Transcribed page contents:
::::::::::

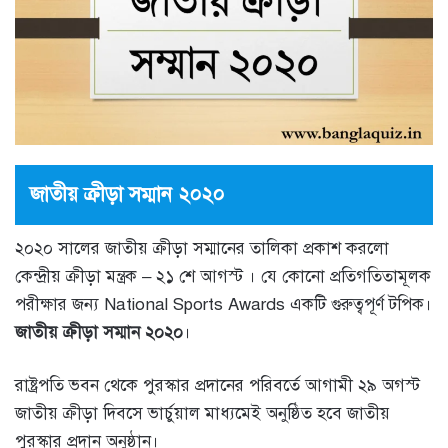
জাতীয় ক্রীড়া সম্মান ২০২০
২০২০ সালের জাতীয় ক্রীড়া সম্মানের তালিকা প্রকাশ করলো
কেন্দ্রীয় ক্রীড়া মন্ত্রক – ২১ শে আগস্ট । যে কোনো প্রতিগতিতামূলক
পরীক্ষার জন্য National Sports Awards একটি গুরুত্বপূর্ণ টপিক।
জাতীয় ক্রীড়া সম্মান ২০২০
।
রাষ্ট্রপতি ভবন থেকে পুরস্কার প্রদানের পরিবর্তে আগামী ২৯ অগস্ট
জাতীয় ক্রীড়া দিবসে ভার্চুয়াল মাধ্যমেই অনুষ্ঠিত হবে জাতীয়
পুরস্কার প্রদান অনুষ্ঠান।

::::::::::

* _PROBLEM TO SOLVE_
Reproduce the lines from the one containing "রাষ্ট্রপতি ভবন থেকে" to the end of the entries, keeping both ends and adding nothing.

* _OUTPUT OF THE EXERCISE_
রাষ্ট্রপতি ভবন থেকে পুরস্কার প্রদানের পরিবর্তে আগামী ২৯ অগস্ট
জাতীয় ক্রীড়া দিবসে ভার্চুয়াল মাধ্যমেই অনুষ্ঠিত হবে জাতীয়
পুরস্কার প্রদান অনুষ্ঠান।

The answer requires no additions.